Speaking of God, I confess this election season has been a deeply troubling spiritual experience. Some days, I practically “prayed without ceasing” about the status of our nation and world. But most days, I felt frustrated and despondent, and since God already knew my opinion, I didn’t want to talk/pray about it. As long as I wasn’t talking to — or, obviously, listening to — God about politics, I didn’t feel like talking/listening about anything else. Not good for one’s soul.
Somehow, I still received a message from God. It wasn’t pleasant; confrontation with sin never is. I realized I was worshiping an idol. You know what idolatry is — trusting anything other than God for salvation or ultimate protection.
At first, I misidentified my idol. I thought it was politics. I thought my despondency stemmed from impending political doom. I was putting too much faith in candidates I believe to be decent, faithful and just to save our nation from itself.
But then I realized politics wasn’t my idol. I idolized democracy.
Good and positive idols are the most seductive. For almost 250 years, most Americans — and multitudes elsewhere — would have said democracy is a powerful force for good.
“Democracy is not the ultimate source of security.”
True, but democracy is not the ultimate source of security. While democracy deserves support and sacrifice, it does not deserve absolute trust. That’s space reserved for God alone.
I should have known this. Across four decades as a journalist, I interviewed numerous Christians who survived authoritarian regimes and struggled as religious and cultural minorities. Inevitably, I would ask, “How can we pray for you?” Invariably, they would say something like: “Do not pray for us to be delivered from oppression. Pray for us to be faithful.”
Their words echoed in the Lectionary reading nine days before the election. The prophet Habakkuk spoke one of the most vital refrains in all salvation history, repeated by the Apostle Paul, the writer of Hebrews and Martin Luther: “The just shall live by faith,” also accurately rendered, “The righteous shall live by faithfulness.”
Only God, not even a noble endeavor such as democracy, deserves faith. And faithfulness demands righteous living, no matter the political climate or electoral outcome.
In fact, the necessity of faithfulness multiplies when democracy faces peril.

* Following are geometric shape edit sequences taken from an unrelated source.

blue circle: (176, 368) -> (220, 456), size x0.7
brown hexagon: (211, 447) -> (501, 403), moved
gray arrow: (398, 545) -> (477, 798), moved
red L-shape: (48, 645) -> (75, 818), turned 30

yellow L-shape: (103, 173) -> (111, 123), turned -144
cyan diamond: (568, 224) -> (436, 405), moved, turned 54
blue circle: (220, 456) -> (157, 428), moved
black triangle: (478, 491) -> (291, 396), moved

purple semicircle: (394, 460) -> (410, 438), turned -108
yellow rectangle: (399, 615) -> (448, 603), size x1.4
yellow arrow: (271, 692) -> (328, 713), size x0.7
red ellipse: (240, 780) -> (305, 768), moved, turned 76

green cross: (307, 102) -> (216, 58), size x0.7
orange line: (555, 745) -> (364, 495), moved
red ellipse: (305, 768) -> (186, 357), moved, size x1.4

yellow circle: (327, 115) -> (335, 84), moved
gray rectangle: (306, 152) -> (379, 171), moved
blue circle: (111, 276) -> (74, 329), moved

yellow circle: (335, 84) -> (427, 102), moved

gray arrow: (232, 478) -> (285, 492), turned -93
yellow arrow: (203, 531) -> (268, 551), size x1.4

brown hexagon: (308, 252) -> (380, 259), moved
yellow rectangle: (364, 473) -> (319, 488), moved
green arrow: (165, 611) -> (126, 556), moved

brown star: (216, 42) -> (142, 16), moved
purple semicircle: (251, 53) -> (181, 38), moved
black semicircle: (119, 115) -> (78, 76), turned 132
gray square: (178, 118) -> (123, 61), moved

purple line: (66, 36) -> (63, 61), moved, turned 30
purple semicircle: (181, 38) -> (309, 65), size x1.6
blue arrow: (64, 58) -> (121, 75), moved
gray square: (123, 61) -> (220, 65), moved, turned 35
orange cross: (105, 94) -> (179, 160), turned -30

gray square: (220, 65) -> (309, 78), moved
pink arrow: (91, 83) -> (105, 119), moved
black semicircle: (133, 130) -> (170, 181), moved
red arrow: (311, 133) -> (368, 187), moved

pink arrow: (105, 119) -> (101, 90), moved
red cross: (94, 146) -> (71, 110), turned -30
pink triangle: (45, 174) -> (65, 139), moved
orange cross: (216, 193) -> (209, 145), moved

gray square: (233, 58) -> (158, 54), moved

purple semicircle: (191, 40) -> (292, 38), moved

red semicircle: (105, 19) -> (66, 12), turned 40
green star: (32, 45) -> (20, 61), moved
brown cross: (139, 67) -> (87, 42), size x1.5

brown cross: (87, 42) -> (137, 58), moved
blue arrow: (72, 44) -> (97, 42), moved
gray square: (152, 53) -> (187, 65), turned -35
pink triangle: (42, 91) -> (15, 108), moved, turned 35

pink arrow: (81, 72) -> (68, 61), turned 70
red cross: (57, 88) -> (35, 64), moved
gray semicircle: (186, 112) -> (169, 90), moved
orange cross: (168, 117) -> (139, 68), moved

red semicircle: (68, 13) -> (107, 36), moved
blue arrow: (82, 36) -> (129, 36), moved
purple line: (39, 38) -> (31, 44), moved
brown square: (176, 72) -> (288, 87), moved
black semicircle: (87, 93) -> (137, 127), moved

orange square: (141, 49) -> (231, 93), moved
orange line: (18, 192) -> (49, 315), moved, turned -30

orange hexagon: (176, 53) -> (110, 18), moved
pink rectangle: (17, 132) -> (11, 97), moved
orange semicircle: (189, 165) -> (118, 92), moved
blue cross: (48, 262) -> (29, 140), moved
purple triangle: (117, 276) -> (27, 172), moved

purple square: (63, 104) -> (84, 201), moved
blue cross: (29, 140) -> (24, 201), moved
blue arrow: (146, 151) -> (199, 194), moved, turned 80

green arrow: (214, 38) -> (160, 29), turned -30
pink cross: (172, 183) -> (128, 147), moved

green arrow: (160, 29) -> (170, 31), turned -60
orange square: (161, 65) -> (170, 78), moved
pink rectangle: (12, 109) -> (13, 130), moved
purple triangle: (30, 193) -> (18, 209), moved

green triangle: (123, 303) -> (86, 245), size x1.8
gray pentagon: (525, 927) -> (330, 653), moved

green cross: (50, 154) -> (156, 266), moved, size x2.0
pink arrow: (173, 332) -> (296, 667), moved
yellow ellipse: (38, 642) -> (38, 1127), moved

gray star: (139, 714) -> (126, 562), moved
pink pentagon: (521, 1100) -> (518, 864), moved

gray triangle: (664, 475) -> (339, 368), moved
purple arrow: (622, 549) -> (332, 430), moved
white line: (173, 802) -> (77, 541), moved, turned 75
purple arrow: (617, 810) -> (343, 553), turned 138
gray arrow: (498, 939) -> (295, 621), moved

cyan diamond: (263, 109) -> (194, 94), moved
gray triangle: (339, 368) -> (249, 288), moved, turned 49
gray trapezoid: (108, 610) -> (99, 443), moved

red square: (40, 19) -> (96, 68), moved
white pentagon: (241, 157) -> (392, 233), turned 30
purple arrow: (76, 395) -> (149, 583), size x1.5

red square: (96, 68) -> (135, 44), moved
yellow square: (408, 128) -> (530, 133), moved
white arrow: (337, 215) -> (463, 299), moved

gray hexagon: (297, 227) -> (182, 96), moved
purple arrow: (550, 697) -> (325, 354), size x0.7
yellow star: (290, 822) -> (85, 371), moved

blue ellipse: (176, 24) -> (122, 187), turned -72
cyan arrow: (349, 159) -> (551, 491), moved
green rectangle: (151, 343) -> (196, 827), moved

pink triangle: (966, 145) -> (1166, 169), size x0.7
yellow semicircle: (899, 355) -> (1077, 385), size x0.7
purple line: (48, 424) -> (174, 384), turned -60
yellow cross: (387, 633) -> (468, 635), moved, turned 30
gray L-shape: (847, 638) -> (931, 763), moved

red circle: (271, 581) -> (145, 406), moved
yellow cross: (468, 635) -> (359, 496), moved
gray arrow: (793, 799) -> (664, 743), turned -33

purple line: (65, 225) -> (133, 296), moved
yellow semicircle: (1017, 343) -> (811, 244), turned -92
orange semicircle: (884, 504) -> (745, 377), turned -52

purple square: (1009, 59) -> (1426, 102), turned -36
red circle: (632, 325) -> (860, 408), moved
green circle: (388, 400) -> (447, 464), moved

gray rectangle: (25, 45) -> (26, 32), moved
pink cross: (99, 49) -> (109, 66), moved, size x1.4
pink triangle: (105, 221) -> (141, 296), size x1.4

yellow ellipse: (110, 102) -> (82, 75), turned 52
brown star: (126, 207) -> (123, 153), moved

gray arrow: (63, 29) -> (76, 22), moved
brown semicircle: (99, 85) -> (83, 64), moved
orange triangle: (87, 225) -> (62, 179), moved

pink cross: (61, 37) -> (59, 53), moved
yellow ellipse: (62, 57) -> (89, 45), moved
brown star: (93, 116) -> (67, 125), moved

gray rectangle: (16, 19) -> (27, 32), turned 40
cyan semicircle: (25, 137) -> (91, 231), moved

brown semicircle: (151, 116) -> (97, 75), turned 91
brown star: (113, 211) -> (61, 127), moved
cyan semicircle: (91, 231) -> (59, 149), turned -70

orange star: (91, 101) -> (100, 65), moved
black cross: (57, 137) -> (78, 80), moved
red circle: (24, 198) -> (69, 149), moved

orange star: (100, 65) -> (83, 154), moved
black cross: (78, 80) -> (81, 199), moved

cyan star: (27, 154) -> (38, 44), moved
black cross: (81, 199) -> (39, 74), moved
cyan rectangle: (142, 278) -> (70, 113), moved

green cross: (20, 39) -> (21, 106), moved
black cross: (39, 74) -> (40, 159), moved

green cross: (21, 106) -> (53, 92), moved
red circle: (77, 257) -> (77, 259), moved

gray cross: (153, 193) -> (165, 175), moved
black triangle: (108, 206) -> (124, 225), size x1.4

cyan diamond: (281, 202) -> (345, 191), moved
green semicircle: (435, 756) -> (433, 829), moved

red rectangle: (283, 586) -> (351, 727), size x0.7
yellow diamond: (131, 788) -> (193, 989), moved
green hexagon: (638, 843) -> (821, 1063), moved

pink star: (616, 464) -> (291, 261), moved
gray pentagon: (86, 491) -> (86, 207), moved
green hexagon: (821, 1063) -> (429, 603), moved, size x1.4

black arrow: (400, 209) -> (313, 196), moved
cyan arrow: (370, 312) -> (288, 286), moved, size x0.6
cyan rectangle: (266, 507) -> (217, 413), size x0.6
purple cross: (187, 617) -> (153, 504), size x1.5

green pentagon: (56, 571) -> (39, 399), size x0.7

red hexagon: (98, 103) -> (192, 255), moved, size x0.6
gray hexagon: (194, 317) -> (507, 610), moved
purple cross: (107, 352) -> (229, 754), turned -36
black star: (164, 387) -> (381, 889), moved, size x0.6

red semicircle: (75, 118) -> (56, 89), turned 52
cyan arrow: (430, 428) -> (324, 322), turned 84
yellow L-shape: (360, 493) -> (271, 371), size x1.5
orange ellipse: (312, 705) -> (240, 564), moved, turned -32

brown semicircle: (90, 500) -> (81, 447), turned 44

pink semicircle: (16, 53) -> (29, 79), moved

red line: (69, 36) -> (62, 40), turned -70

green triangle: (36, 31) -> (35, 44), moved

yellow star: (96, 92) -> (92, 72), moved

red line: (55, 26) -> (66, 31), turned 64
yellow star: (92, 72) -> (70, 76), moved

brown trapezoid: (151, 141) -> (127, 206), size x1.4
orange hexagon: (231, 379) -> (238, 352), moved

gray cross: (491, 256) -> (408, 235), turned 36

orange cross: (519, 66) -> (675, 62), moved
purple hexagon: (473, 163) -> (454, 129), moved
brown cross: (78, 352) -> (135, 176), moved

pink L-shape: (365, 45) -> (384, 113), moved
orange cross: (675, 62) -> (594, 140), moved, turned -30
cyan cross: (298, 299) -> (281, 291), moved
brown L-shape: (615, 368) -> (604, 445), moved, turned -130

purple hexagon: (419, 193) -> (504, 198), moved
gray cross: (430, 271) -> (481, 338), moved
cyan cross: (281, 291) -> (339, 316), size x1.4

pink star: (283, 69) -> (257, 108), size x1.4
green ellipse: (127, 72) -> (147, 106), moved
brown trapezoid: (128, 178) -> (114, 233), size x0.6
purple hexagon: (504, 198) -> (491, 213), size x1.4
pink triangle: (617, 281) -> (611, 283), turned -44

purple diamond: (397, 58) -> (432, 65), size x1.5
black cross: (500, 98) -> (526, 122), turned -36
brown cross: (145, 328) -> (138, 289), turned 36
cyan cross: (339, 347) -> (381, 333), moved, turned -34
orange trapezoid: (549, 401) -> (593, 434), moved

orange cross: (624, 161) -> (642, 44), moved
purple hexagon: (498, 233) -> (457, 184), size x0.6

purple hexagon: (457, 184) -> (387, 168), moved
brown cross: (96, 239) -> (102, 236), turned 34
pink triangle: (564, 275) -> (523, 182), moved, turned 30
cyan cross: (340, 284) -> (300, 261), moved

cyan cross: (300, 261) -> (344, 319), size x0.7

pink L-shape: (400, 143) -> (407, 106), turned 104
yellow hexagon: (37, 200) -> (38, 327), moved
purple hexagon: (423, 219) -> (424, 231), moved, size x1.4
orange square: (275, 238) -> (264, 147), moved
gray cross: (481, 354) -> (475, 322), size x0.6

The faithful must take up the responsibility of faithfulness — defined by the prophet Micah as justice, kindness and humility — we otherwise might expect democracy to deliver.
So, will I pray for, vote for and support candidates who champion democracy? Absolutely. But will I invest my absolute trust in democracy? Absolutely not.
Marv Knox founded Fellowship Southwest after editing the Baptist Standard almost 20 years. Now retired, he lives with his wife, Joanna, in Durham, N.C., where he tries to do something useful almost every day.